Disconnectus Erectus

Yanlışım yoksa ilk defa 20’li yaşların başında elime almış hatta 700 sayfayı aşan kitabın dörtte üçünü okumuş ve bir kenara atmıştım. Sonrasında bir kaç sene evvel bunu yolculukta okuyayım diye elime almıştım ve bu sefer yarısına kadar gelip araya giren şeylerden ötürü devam etmemiştim. Kitaba tutunamamıştım. Biraz ara verdikten sonra tekrar elime alamıyorum. Başlayacak ve ama birkaç gün, ama daha uzun bir sürede de olsa düzenli okuyarak sonunu getireceğim. En sonunda geçtiğimiz günlerde yeniden elime aldım ve son sayfayı gördüm.

Evet, Tutunamayanlar‘dan bahsediyorum. Oğuz Atay‘ın romanı. Başka eserlerinden yıllar evvel “Oyunlarla Yaşayanlar” tiyatro oyununu okuduğumu hatırlıyorum. Oyunu okumayı tiyatro izlemeye yeğliyorum.

Tutunamayanlar gibi yarım bıraktığım bir başka kitap James Joyce’un Ulysess‘i olmuştu. Onu bir daha elime alır mıyım, bilemiyorum. Fazla yabancı gelmişti her şey.

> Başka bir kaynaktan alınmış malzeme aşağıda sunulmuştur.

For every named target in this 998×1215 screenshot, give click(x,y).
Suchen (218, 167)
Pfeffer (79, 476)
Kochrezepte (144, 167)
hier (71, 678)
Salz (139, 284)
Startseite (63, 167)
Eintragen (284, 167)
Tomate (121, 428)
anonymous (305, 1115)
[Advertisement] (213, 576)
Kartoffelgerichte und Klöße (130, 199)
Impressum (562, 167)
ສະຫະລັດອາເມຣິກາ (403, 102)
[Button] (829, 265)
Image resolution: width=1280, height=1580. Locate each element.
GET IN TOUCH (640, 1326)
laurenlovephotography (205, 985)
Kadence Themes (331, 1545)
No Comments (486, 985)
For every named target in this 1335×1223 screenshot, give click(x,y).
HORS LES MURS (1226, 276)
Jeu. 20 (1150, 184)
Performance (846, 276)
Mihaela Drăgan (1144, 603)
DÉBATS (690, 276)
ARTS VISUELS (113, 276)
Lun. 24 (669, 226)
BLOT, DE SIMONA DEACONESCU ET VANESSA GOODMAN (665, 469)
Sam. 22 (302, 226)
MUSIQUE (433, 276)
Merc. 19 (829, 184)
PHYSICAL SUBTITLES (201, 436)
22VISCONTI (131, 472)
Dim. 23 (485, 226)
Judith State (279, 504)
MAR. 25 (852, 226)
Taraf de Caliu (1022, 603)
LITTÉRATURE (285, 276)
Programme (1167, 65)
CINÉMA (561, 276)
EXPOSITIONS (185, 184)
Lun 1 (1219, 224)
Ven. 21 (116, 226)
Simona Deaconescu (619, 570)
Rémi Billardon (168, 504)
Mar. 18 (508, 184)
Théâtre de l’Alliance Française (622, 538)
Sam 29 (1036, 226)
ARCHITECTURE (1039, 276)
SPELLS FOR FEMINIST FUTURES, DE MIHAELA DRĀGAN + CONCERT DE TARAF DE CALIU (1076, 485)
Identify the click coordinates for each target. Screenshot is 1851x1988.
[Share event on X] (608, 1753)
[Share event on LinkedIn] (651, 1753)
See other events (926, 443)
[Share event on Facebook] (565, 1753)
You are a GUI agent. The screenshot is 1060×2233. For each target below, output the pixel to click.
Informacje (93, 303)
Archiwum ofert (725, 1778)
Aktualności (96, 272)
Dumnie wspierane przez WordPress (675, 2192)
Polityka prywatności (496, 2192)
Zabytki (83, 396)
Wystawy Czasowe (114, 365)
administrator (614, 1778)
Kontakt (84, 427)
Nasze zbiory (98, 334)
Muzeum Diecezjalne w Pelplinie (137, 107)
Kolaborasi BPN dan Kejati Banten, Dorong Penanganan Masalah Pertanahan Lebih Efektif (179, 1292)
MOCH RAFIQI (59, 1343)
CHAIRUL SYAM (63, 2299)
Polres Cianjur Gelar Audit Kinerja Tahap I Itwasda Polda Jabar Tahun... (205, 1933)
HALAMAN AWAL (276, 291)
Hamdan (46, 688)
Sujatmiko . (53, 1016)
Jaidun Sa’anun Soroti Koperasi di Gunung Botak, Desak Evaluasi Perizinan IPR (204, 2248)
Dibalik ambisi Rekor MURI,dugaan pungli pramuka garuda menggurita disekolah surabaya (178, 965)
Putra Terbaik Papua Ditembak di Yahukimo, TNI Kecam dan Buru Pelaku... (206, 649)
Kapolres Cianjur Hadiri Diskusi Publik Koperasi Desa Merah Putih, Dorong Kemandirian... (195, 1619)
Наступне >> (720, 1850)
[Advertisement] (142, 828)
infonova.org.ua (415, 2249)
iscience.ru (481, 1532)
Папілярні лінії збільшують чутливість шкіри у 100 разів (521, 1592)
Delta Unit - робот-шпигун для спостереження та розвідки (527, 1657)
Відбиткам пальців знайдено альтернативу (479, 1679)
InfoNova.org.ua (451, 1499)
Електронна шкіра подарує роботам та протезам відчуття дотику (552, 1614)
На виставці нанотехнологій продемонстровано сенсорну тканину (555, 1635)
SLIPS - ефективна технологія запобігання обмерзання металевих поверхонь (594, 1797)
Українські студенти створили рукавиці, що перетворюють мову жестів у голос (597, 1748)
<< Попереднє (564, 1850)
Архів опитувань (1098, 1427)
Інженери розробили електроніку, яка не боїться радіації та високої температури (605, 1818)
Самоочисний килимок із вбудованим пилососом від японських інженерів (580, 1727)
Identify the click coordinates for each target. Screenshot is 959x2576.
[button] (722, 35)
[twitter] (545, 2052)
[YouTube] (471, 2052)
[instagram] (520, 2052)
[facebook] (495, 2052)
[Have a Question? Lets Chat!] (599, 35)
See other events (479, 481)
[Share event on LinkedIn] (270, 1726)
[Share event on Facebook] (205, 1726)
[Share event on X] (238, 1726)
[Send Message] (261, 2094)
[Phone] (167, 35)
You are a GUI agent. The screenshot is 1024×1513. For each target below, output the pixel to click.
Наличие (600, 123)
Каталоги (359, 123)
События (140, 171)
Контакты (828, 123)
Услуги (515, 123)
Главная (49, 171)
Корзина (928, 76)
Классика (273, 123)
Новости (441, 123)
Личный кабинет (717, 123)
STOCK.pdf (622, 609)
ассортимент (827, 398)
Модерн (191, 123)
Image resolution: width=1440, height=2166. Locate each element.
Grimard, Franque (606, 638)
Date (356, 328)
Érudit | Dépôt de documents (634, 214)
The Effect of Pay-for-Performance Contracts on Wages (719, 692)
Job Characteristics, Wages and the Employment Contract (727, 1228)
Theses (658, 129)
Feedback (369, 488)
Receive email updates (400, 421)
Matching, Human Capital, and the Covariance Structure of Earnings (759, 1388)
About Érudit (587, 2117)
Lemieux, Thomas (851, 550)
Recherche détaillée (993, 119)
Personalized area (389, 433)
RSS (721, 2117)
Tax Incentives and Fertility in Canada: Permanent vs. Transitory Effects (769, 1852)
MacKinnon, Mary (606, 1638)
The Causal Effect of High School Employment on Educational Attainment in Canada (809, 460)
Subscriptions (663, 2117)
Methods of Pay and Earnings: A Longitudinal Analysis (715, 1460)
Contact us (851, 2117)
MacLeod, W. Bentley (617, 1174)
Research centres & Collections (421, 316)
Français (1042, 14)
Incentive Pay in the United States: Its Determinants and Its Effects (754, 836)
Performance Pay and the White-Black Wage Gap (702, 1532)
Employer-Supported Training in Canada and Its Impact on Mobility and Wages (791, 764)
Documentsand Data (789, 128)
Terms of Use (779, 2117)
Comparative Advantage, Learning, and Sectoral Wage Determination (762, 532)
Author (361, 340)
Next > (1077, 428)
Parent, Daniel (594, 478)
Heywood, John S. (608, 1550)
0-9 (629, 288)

Zaman zaman içimi sıkıntı bastı, zaman zaman kahkaha attım. Bir Selim oldum, bir Turgut, bir Esat derken ilerledim! İlk başlarda acaba yine elimden düşürür müyüm sıkıntısı peşimde idi. Bir kitabı bitirmek için okumam normalde; ama bu romanla olan mücadele bu hissi yaşattı. Araya yıllar girdikten sonra aynı kitabı, aynı romanı yeniden elime alırım ve tekrar okurum. Nasıl olsa yazılmış olanların değil hepsini, onda/yüzde/binde birini bile okuma zamanımız olmayacak. Bir fazla, bir eksik. Romanda ilerledikçe en baştaki sıkıntım yerini “finish”i göreceğim kesinliğine bıraktı; fena halde keyifleniyordum, hatta bitmese demeye başladım. Ve bir şeyin eksikliğini bu romanı okurken yine hissettim: Oblomov’u halen okumadım. Sanki Oğuz Atay işaret parmağını sallıyordu: Bak yine okumadan geldin karşıma!

Kimbilir, Oblomov sonrası tekrarlamak lazım. Gonçarov da işaret parmağını sallamıştır belki de, ben görememişimdir.